What are the implications for the business intelligence community? Trying to hold back the tide is probably not a viable strategy, as King Canute demonstrated to his fawning courtiers. This particular tide of integration, driven both by end users and the powerhouse of operational IT, is set to sweep away the currently independent IT princedoms of business intelligence and collaborative computing.

However, canny business intelligence princes may have already noticed that in some key, strategic areas, the IT king is wearing no clothes! Integration of information from disparate sources is something business intelligence has striven to achieve for more than 20 years. And it’s not as easy as it seems. So, integration of applications, based on the in-flight integration of the information they exchange, whether by SOA at the back end or Web 2.0 at the front, is likely to be a long and painful campaign. Clearly, a savvy BI prince may have something of value to bring to the battlefield. My next article, “Intelligent Integration Depends on Business Intelligence”, will deal with this topic.
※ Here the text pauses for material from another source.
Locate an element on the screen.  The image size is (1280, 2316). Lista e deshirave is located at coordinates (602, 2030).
For now, let’s wrap up the Web 2.0 topic. Our exploration of Web 2.0 has found it to be more of a shift in thinking than a deep, core change in the IT environment. The shift is largely in the minds of end users, empowering them to take more responsibility for their day-to-day interactions with the IT environment. Web 2.0 drives the need for a greater level of integration between currently disparate applications and the belief that such integration is possible and even to some extent within the hands of end users themselves. On their own, however, we have found only limited evidence that “Web 2.0 technologies” can effect the necessary level of change.

However, the combination of SOA and Web 2.0 is a potent force for change, uniting IT and end users in a common quest. Where Web 2.0 provides the user impetus, SOA contributes the IT engineering. Together, they do form the foundations of a highly evolved business.